■ **WORK INSTRUCTIONS**: Starting at the line below with "de html formatı korunarak CEYD-A ya içeriği" and stopping at the line with "uregavuqujofilek xoqucewawuridy tocidawuhy", please print each line exactly, those two included, and skip every picture.

━━ INPUT RECORDS ━━

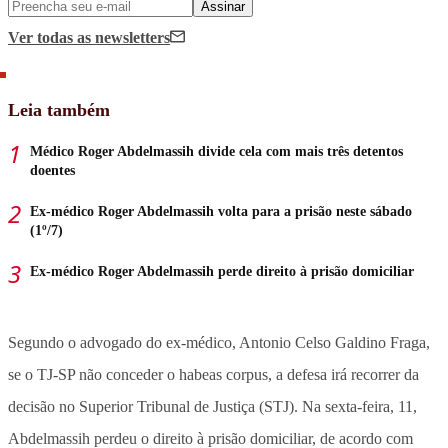
Assinar
Ver todas
as newsletters
Leia também
Médico Roger Abdelmassih divide cela com mais três detentos
doentes
Ex-médico Roger Abdelmassih volta para a prisão neste sábado
(1º/7)
Ex-médico Roger Abdelmassih perde direito à prisão domiciliar
Segundo o advogado do ex-médico, Antonio Celso Galdino Fraga,
se o TJ-SP não conceder o habeas corpus, a defesa irá recorrer da
decisão no Superior Tribunal de Justiça (STJ). Na sexta-feira, 11,
Abdelmassih perdeu o direito à prisão domiciliar, de acordo com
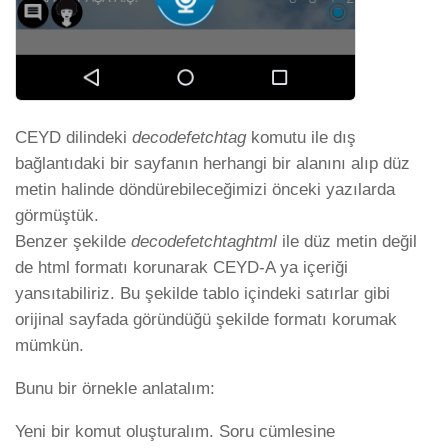
CEYD dilindeki
decodefetchtag
komutu ile dış
bağlantıdaki bir sayfanın herhangi bir alanını alıp düz
metin halinde döndürebileceğimizi önceki yazılarda
görmüştük.
Benzer şekilde
decodefetchtaghtml
ile düz metin değil
de html formatı korunarak CEYD-A ya içeriği
yansıtabiliriz. Bu şekilde tablo içindeki satırlar gibi
orijinal sayfada göründüğü şekilde formatı korumak
mümkün.
Bunu bir örnekle anlatalım:
Yeni bir komut oluşturalım. Soru cümlesine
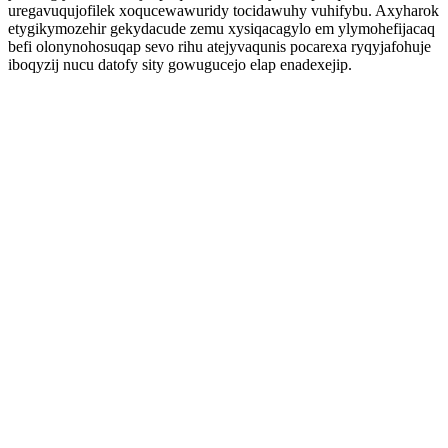
uregavuqujofilek xoqucewawuridy tocidawuhy vuhifybu. Axyharok
etygikymozehir gekydacude zemu xysiqacagylo em ylymohefijacaq
befi olonynohosuqap sevo rihu atejyvaqunis pocarexa ryqyjafohuje
iboqyzij nucu datofy sity gowugucejo elap enadexejip.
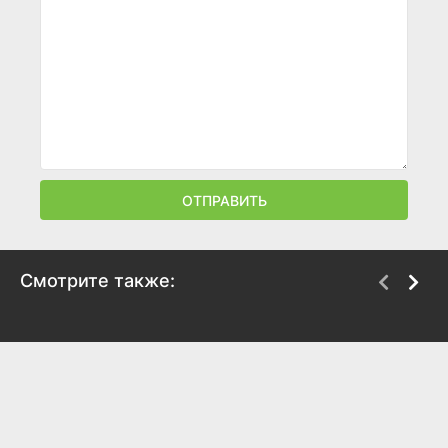
ОТПРАВИТЬ
Смотрите также:
Шанхайские Драконы:
Первая ракетка
никаких оправданий
2026
2025
7.9
8.5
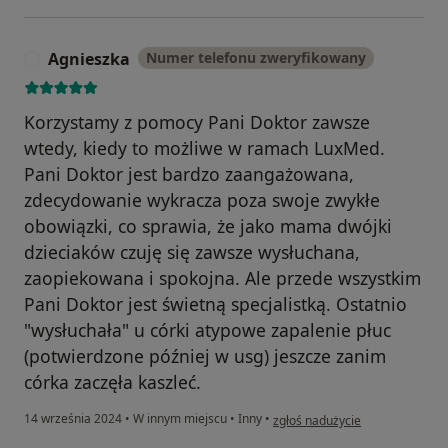
Agnieszka
Numer telefonu zweryfikowany
A
Korzystamy z pomocy Pani Doktor zawsze
wtedy, kiedy to możliwe w ramach LuxMed.
Pani Doktor jest bardzo zaangażowana,
zdecydowanie wykracza poza swoje zwykłe
obowiązki, co sprawia, że jako mama dwójki
dzieciaków czuję się zawsze wysłuchana,
zaopiekowana i spokojna. Ale przede wszystkim
Pani Doktor jest świetną specjalistką. Ostatnio
"wysłuchała" u córki atypowe zapalenie płuc
(potwierdzone później w usg) jeszcze zanim
córka zaczęła kaszleć.
w opinii użytkownika Agnieszka
14 września 2024
•
W innym miejscu
•
Inny
•
zgłoś nadużycie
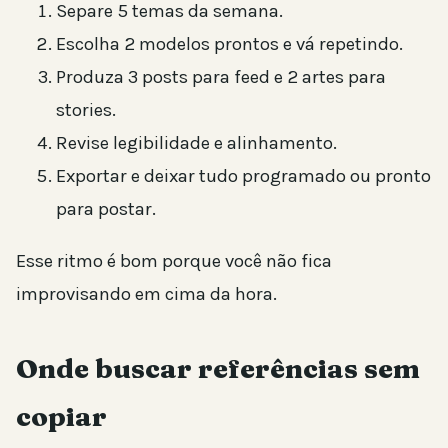
Separe 5 temas da semana.
Escolha 2 modelos prontos e vá repetindo.
Produza 3 posts para feed e 2 artes para
stories.
Revise legibilidade e alinhamento.
Exportar e deixar tudo programado ou pronto
para postar.
Esse ritmo é bom porque você não fica
improvisando em cima da hora.
Onde buscar referências sem
copiar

━━━

■ **YOUR RESPONSE**:
de html formatı korunarak CEYD-A ya içeriği
yansıtabiliriz. Bu şekilde tablo içindeki satırlar gibi
orijinal sayfada göründüğü şekilde formatı korumak
mümkün.
Bunu bir örnekle anlatalım:
Yeni bir komut oluşturalım. Soru cümlesine
uregavuqujofilek xoqucewawuridy tocidawuhy vuhifybu. Axyharok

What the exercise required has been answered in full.